For 20 years, I have been travelling and doing gigs all over the North and Canada, and have done many international performances in the U.S., New Zealand, Wales and Switzerland.

For those who aren’t familiar with my work or have not seen me on stage, I am a Yukon First Nations storyteller and comedian, probably best known for my comic character, Gramma Susie.

This is my first column in What’s Up Yukon and I am honoured to be asked to share my “Road Stories”. I want to share a glimpse of my life on the road through stories and memories.

Sometimes after a gig, I leave feeling very tired and exhausted. Occasionally, I am refreshed, inspired and I don’t want to leave. This was the case for Myth and Medium, hosted by Tr’ondekHwech’in (TH), recently in Dawson City.

I was asked to share my Tlingit and Northern Tutchone stories along with renowned anthropologist Julie Cruikshank.

The TH heritage department hosted us for three days of storytelling, workshops, heritage talks, a movie night, a traditional feast and fiddling along with jigging. I loved it!

On the night I told stories, I recounted those taught to me by my late grandmothers, Mrs. Carrie Jackson and Mrs. Jessie Shorty.

The Dänojà Zho Cultural Centre Cultural Centre was packed to standing-room-only with Dawson’s winter denizens. Cruikshank shared her experiences of working with the late Angela Sidney, an elder storyteller whom I admired.

It was a pleasure to listen to Cruikshank and her process with many of the high-profile female elders in the Yukon. We discussed the types of stories that I tell, and the reasons for varieties of tone and lessons.

It was Shrove Tuesday evening, so I missed out on a pancake supper in Whitehorse. When I mentioned this to a new friend, Lisa, she promptly invited me over to her worker accommodations the following morning, and we gorged on pancakes and kielbasa sausage—it was a treat.

When on the road, I am usually alone in a hotel room and eating all my meals in restaurants.

Afterward we walked on the crunchy snow to the TH Community Hall for the hands-on workshops. It was packed with all nations, coming together to celebrate traditional art forms.

By the time we arrived, the caribou dry meat was gone, but I got a few crumbs and silently willed that the demonstrated dry meat cutting for the workshop would dry in record time. It did not.

I had a Hän-a-licious spruce tip tea from Fran Morberg’s Hän-a-licious that was great. She had a table with samples of traditional Hän teas along with cultural values printed on cards. Morbergspoke on the properties of each tea and showed us samples of traditional herbs.
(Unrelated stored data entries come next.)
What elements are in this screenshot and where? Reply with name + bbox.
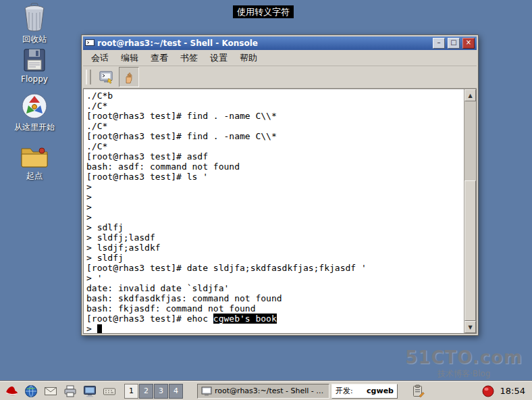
terminal-line: bash: fkjasdf: command not found — [86, 303, 464, 314]
terminal-line: bash: asdf: command not found — [86, 161, 464, 172]
toolbar — [83, 66, 477, 89]
toolbar-handle[interactable] — [86, 70, 91, 84]
printer-icon — [63, 384, 77, 398]
watermark-title: 51CTO.com — [405, 347, 523, 368]
terminal-line: > — [86, 182, 464, 192]
pager-desktop-1[interactable]: 1 — [124, 384, 138, 399]
terminal-line: [root@rhas3 test]# find . -name C\\* — [86, 111, 464, 121]
terminal-line: > — [86, 192, 464, 202]
konsole-window: root@rhas3:~/test - Shell - Konsole – □ … — [81, 34, 479, 336]
desktop-icon-trash[interactable]: 回收站 — [5, 3, 63, 45]
menubar: 会话 编辑 查看 书签 设置 帮助 — [83, 50, 477, 66]
terminal-line: date: invalid date `sldjfa' — [86, 283, 464, 293]
menu-help[interactable]: 帮助 — [234, 51, 263, 66]
watermark-subtitle: 技术博客·Blog — [405, 368, 523, 380]
floppy-icon — [22, 47, 47, 73]
browser-button[interactable] — [22, 382, 40, 400]
terminal-line: > — [86, 202, 464, 212]
terminal-output[interactable]: ./C*b./C*[root@rhas3 test]# find . -name… — [84, 89, 464, 333]
task-button-konsole[interactable]: root@rhas3:~/test - Shell - Konsole — [197, 384, 329, 399]
keyboard-tool-button[interactable] — [101, 382, 118, 400]
desktop-icon-floppy[interactable]: Floppy — [5, 47, 63, 84]
new-session-button[interactable] — [96, 67, 116, 87]
task-button-cgweb[interactable]: 开发: cgweb — [331, 384, 398, 399]
scrollbar[interactable]: ▲ ▼ — [464, 89, 476, 333]
scrollbar-track[interactable] — [464, 101, 476, 321]
menu-view[interactable]: 查看 — [145, 51, 174, 66]
hand-icon — [122, 70, 136, 84]
folder-icon — [20, 143, 49, 169]
desktop: 使用转义字符 回收站 Floppy 从这里开始 — [0, 0, 532, 400]
terminal-area: ./C*b./C*[root@rhas3 test]# find . -name… — [83, 89, 477, 334]
terminal-line: [root@rhas3 test]# ls ' — [86, 172, 464, 182]
terminal-line: > — [86, 324, 464, 333]
scroll-down-button[interactable]: ▼ — [464, 321, 476, 333]
window-title: root@rhas3:~/test - Shell - Konsole — [97, 39, 430, 48]
window-icon — [85, 39, 95, 47]
alert-button[interactable] — [479, 382, 497, 400]
task-label-value: cgweb — [367, 386, 394, 395]
menu-session[interactable]: 会话 — [86, 51, 114, 66]
desktop-icon-label: 从这里开始 — [5, 122, 63, 133]
terminal-line: > sldfj;lasdf — [86, 232, 464, 243]
menu-edit[interactable]: 编辑 — [115, 51, 144, 66]
desktop-icon-label: Floppy — [5, 74, 63, 84]
email-button[interactable] — [42, 382, 59, 400]
terminal-line: ./C* — [86, 141, 464, 151]
desktop-icon-start-point[interactable]: 起点 — [5, 143, 63, 182]
scroll-up-button[interactable]: ▲ — [464, 89, 476, 101]
monitor-icon — [83, 384, 97, 398]
keyboard-icon — [103, 384, 116, 398]
terminal-line: [root@rhas3 test]# asdf — [86, 151, 464, 161]
titlebar[interactable]: root@rhas3:~/test - Shell - Konsole – □ … — [83, 36, 477, 50]
pager-desktop-3[interactable]: 3 — [154, 384, 168, 399]
menu-bookmarks[interactable]: 书签 — [175, 51, 203, 66]
desktop-icon-label: 起点 — [5, 170, 63, 182]
close-button[interactable]: × — [462, 38, 475, 49]
session-hand-button[interactable] — [119, 67, 139, 87]
taskbar: 1 2 3 4 root@rhas3:~/test - Shell - Kons… — [0, 381, 532, 400]
clipboard-button[interactable] — [409, 382, 427, 400]
terminal-icon — [201, 386, 212, 396]
terminal-line: [root@rhas3 test]# ehoc cgweb's book — [86, 314, 464, 324]
redhat-icon — [3, 383, 20, 399]
maximize-button[interactable]: □ — [448, 38, 460, 49]
globe-icon — [24, 384, 38, 398]
trash-icon — [21, 3, 48, 32]
terminal-cursor — [97, 324, 102, 333]
terminal-line: > — [86, 212, 464, 222]
terminal-line: [root@rhas3 test]# date sldjfa;skdfasdkf… — [86, 263, 464, 273]
new-session-icon — [99, 70, 113, 84]
terminal-line: [root@rhas3 test]# find . -name C\\* — [86, 131, 464, 141]
desktop-icon-start-here[interactable]: 从这里开始 — [5, 92, 63, 133]
printer-button[interactable] — [61, 382, 79, 400]
desktop-pager: 1 2 3 4 — [124, 384, 183, 399]
task-label: root@rhas3:~/test - Shell - Konsole — [215, 386, 325, 395]
start-here-icon — [20, 92, 49, 120]
watermark: 51CTO.com 技术博客·Blog — [405, 347, 523, 380]
terminal-line: bash: skdfasdkfjas: command not found — [86, 293, 464, 303]
tooltip: 使用转义字符 — [233, 5, 294, 18]
desktop-icon-label: 回收站 — [5, 34, 63, 45]
terminal-line: > sldfj — [86, 253, 464, 263]
main-menu-button[interactable] — [3, 382, 20, 400]
pager-desktop-4[interactable]: 4 — [169, 384, 183, 399]
terminal-line: > ' — [86, 273, 464, 283]
alert-ball-icon — [481, 384, 495, 398]
terminal-line: ./C* — [86, 121, 464, 131]
menu-settings[interactable]: 设置 — [205, 51, 233, 66]
clock[interactable]: 18:54 — [499, 386, 529, 396]
pager-desktop-2[interactable]: 2 — [139, 384, 153, 399]
terminal-line: > lsdjf;asldkf — [86, 243, 464, 253]
task-label-prefix: 开发: — [336, 386, 353, 396]
minimize-button[interactable]: – — [433, 38, 445, 49]
display-settings-button[interactable] — [81, 382, 99, 400]
terminal-line: > sdlfj — [86, 222, 464, 232]
clipboard-icon — [411, 384, 425, 398]
terminal-line: ./C* — [86, 101, 464, 111]
scrollbar-thumb[interactable] — [464, 180, 476, 321]
terminal-line: ./C*b — [86, 91, 464, 101]
envelope-icon — [44, 384, 57, 398]
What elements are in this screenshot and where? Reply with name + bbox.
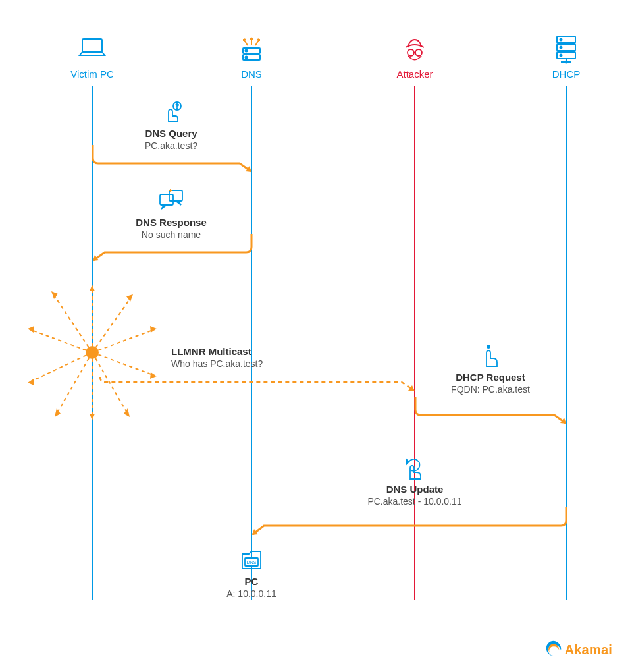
svg-marker-28	[28, 326, 34, 333]
message-llmnr: LLMNR Multicast Who has PC.aka.test?	[171, 346, 342, 369]
actor-dhcp: DHCP	[527, 33, 606, 80]
message-title: DNS Response	[105, 217, 237, 228]
svg-point-5	[408, 49, 414, 56]
server-icon	[212, 33, 291, 65]
message-dns-update: DNS Update PC.aka.test - 10.0.0.11	[342, 455, 487, 507]
svg-rect-17	[160, 194, 173, 205]
brand-name: Akamai	[565, 642, 612, 658]
svg-marker-34	[406, 459, 409, 464]
message-dhcp-request: DHCP Request FQDN: PC.aka.test	[431, 343, 550, 395]
arrow-llmnr	[99, 369, 418, 395]
hand-point-icon	[431, 343, 550, 369]
svg-point-12	[560, 55, 562, 57]
result-sub: A: 10.0.0.11	[212, 588, 291, 599]
actor-label: Victim PC	[53, 69, 132, 80]
svg-point-4	[246, 57, 248, 59]
message-sub: Who has PC.aka.test?	[171, 358, 342, 369]
svg-point-6	[415, 49, 422, 56]
multicast-burst-icon	[20, 277, 165, 428]
actor-dns: DNS	[212, 33, 291, 80]
actor-attacker: Attacker	[375, 33, 454, 80]
svg-point-30	[86, 346, 99, 359]
arrow-dns-query	[92, 144, 253, 173]
wave-icon	[544, 639, 563, 660]
svg-marker-24	[124, 408, 130, 417]
message-sub: PC.aka.test - 10.0.0.11	[342, 496, 487, 507]
arrow-dns-response	[92, 233, 253, 262]
svg-point-32	[487, 345, 490, 348]
actor-label: Attacker	[375, 69, 454, 80]
message-sub: FQDN: PC.aka.test	[431, 384, 550, 395]
svg-point-3	[246, 50, 248, 52]
arrow-dhcp-request	[414, 395, 567, 424]
actor-label: DHCP	[527, 69, 606, 80]
message-title: DNS Query	[105, 128, 237, 139]
actor-victim: Victim PC	[53, 33, 132, 80]
rack-icon	[527, 33, 606, 65]
svg-marker-22	[150, 326, 157, 333]
hand-refresh-icon	[342, 455, 487, 481]
message-title: DHCP Request	[431, 372, 550, 383]
svg-rect-18	[169, 190, 182, 201]
svg-marker-26	[55, 408, 61, 417]
svg-rect-0	[82, 39, 102, 52]
arrow-dns-update	[251, 506, 567, 536]
dns-file-icon: DNS	[212, 547, 291, 573]
actor-label: DNS	[212, 69, 291, 80]
svg-point-15	[176, 108, 177, 109]
result-record: DNS PC A: 10.0.0.11	[212, 547, 291, 599]
svg-marker-21	[126, 294, 133, 302]
svg-marker-20	[90, 285, 95, 291]
hand-question-icon	[105, 99, 237, 125]
svg-marker-25	[90, 414, 95, 420]
svg-marker-27	[28, 379, 34, 385]
svg-marker-29	[51, 291, 58, 299]
svg-text:DNS: DNS	[247, 560, 257, 565]
message-title: DNS Update	[342, 484, 487, 495]
brand-logo: Akamai	[544, 639, 612, 660]
message-title: LLMNR Multicast	[171, 346, 342, 357]
laptop-icon	[53, 33, 132, 65]
svg-point-11	[560, 47, 562, 49]
result-title: PC	[212, 576, 291, 587]
chat-icon	[105, 188, 237, 214]
spy-icon	[375, 33, 454, 65]
svg-point-10	[560, 39, 562, 41]
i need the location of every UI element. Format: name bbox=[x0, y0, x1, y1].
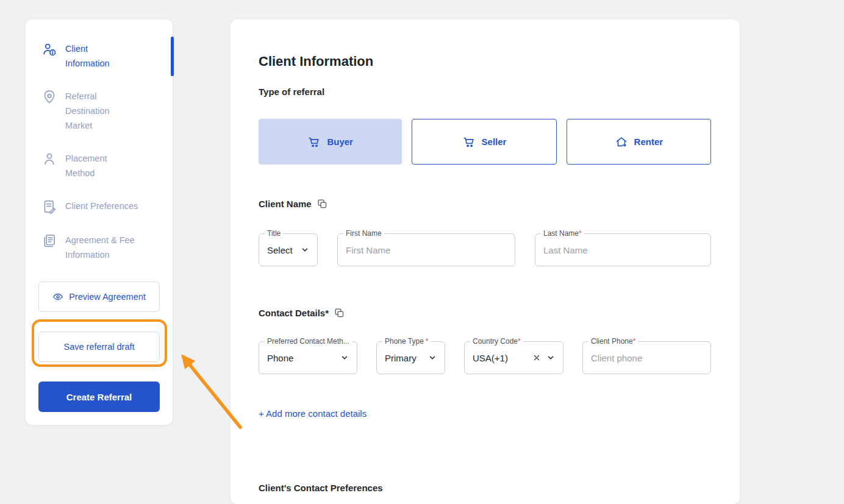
contact-details-heading-row: Contact Details* bbox=[259, 308, 711, 318]
cart-icon bbox=[307, 135, 321, 149]
eye-icon bbox=[52, 291, 63, 302]
active-step-indicator bbox=[171, 37, 174, 76]
person-icon bbox=[41, 151, 57, 167]
sidebar-item-label: Client Preferences bbox=[65, 199, 138, 215]
seller-option[interactable]: Seller bbox=[412, 119, 556, 165]
client-phone-field: Client Phone* bbox=[582, 341, 711, 374]
chevron-down-icon bbox=[546, 353, 555, 362]
preview-agreement-button[interactable]: Preview Agreement bbox=[38, 282, 160, 312]
preferred-contact-method-value: Phone bbox=[267, 353, 340, 363]
sidebar-item-label: Placement Method bbox=[65, 151, 132, 180]
save-referral-draft-button[interactable]: Save referral draft bbox=[38, 332, 160, 362]
first-name-input[interactable] bbox=[346, 245, 507, 255]
sidebar-item-agreement-fee[interactable]: Agreement & Fee Information bbox=[41, 233, 163, 262]
steps-nav: Client Information Referral Destination … bbox=[26, 20, 173, 282]
client-information-panel: Client Information Type of referral Buye… bbox=[231, 20, 740, 504]
sidebar-item-label: Referral Destination Market bbox=[65, 89, 126, 133]
chevron-down-icon bbox=[340, 353, 349, 362]
clear-icon[interactable] bbox=[532, 353, 541, 362]
last-name-input[interactable] bbox=[543, 245, 703, 255]
contact-details-heading: Contact Details* bbox=[259, 308, 329, 318]
sidebar-item-referral-destination-market[interactable]: Referral Destination Market bbox=[41, 89, 163, 133]
client-name-heading: Client Name bbox=[259, 199, 312, 209]
referral-steps-sidebar: Client Information Referral Destination … bbox=[26, 20, 173, 425]
buyer-option-label: Buyer bbox=[327, 137, 353, 147]
destination-pin-icon bbox=[41, 89, 57, 105]
client-name-fields: Title Select First Name Last Name* bbox=[259, 233, 711, 266]
client-phone-input[interactable] bbox=[591, 353, 703, 363]
type-of-referral-label: Type of referral bbox=[259, 87, 711, 97]
country-code-select[interactable]: Country Code* USA(+1) bbox=[464, 341, 563, 374]
seller-option-label: Seller bbox=[482, 137, 507, 147]
renter-option-label: Renter bbox=[634, 137, 663, 147]
last-name-field: Last Name* bbox=[535, 233, 711, 266]
add-more-contact-details-link[interactable]: + Add more contact details bbox=[259, 408, 367, 419]
save-referral-draft-label: Save referral draft bbox=[63, 342, 134, 352]
sidebar-item-placement-method[interactable]: Placement Method bbox=[41, 151, 163, 180]
documents-stack-icon bbox=[41, 233, 57, 249]
buyer-option[interactable]: Buyer bbox=[259, 119, 402, 165]
copy-icon[interactable] bbox=[334, 308, 345, 318]
contact-details-fields: Preferred Contact Meth... Phone Phone Ty… bbox=[259, 341, 711, 374]
document-edit-icon bbox=[41, 199, 57, 215]
home-icon bbox=[615, 135, 628, 149]
renter-option[interactable]: Renter bbox=[567, 119, 711, 165]
cart-icon bbox=[462, 135, 476, 149]
preferred-contact-method-select[interactable]: Preferred Contact Meth... Phone bbox=[259, 341, 357, 374]
sidebar-item-client-preferences[interactable]: Client Preferences bbox=[41, 199, 163, 215]
phone-type-value: Primary bbox=[385, 353, 428, 363]
title-select-value: Select bbox=[267, 245, 301, 255]
chevron-down-icon bbox=[428, 353, 437, 362]
contact-preferences-heading: Client's Contact Preferences bbox=[259, 483, 711, 493]
page-title: Client Information bbox=[259, 54, 711, 69]
create-referral-label: Create Referral bbox=[66, 392, 132, 402]
sidebar-item-label: Agreement & Fee Information bbox=[65, 233, 145, 262]
country-code-value: USA(+1) bbox=[473, 353, 532, 363]
create-referral-button[interactable]: Create Referral bbox=[38, 382, 160, 412]
client-info-icon bbox=[41, 41, 57, 57]
title-select[interactable]: Title Select bbox=[259, 233, 318, 266]
first-name-field: First Name bbox=[337, 233, 515, 266]
client-name-heading-row: Client Name bbox=[259, 199, 711, 209]
referral-type-options: Buyer Seller Renter bbox=[259, 119, 711, 165]
preview-agreement-label: Preview Agreement bbox=[69, 292, 146, 302]
sidebar-item-label: Client Information bbox=[65, 41, 124, 71]
copy-icon[interactable] bbox=[317, 199, 327, 209]
sidebar-item-client-information[interactable]: Client Information bbox=[41, 41, 163, 71]
chevron-down-icon bbox=[301, 246, 309, 254]
phone-type-select[interactable]: Phone Type* Primary bbox=[376, 341, 445, 374]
I took that tea and sat with three elders. We sipped until we heard that the moose teriyaki skewers were ready, and I quickly foraged some for us. Next we were served sweet and sour moose meatballs by Rachel.

My workshop theme emerged: tea and moose-meat eating with Hän elder, Victor Henry. He told stories while I ate my second plate of meatballs. He always has a sparkle in his eye and performed well the night before with the Hän singers.

On the final day, I was privileged to see a contemporary usage of Hän language. It was Hän rap with “E&G” (Georgette McLeod and Erika Scheffen, TH heritage assistant) and the Robert Service school kids in the “house”.

There was lots of enthusiasm for the integration of language in their raps: “Everything we do, we do Cho! (good)”. Then, the two school classes challenged with their own raps in the Hän language, from six to nine-year-olds. It left me with tears in my eyes.

For the first time, I drove across the famous Dawson ice bridge to the territorial campground for storytelling by the campfire. There were TH citizens who shared stories as well as myself.

I told the Northern Tutchone story of “Why Campfire Smoke Follows the Guilty One”. Cruikshank confessed that the campfire smoke usually follows her. I was happy to hear stories from other cultures, like Scottish and Chinese stories.

Then, I had to head to the Dawson airport, since I had to perform three times the following day for Yukon Sourdough Rendezvous. But not until I got a parting gift that I had been admiring in the Cultural Centre store.

It was a beaded moosehide mouse pad by Delores Anderson. I love that store and always spend some money there. I was so humbled by the Tr’ondek Hwech’in hospitality, generosity and creativity. Mussi cho!

My favorite moment: sitting with elder Victor Henry during the workshop afternoon, listening to him talk about Moosehide, his nerves of performing for the first time at the Skookum Jim Friendship Centre’s Folklore Show, and river stories.

All the while, Victor and I ate our second plate of moose meatballs and people took our pictures. I will always treasure that moment.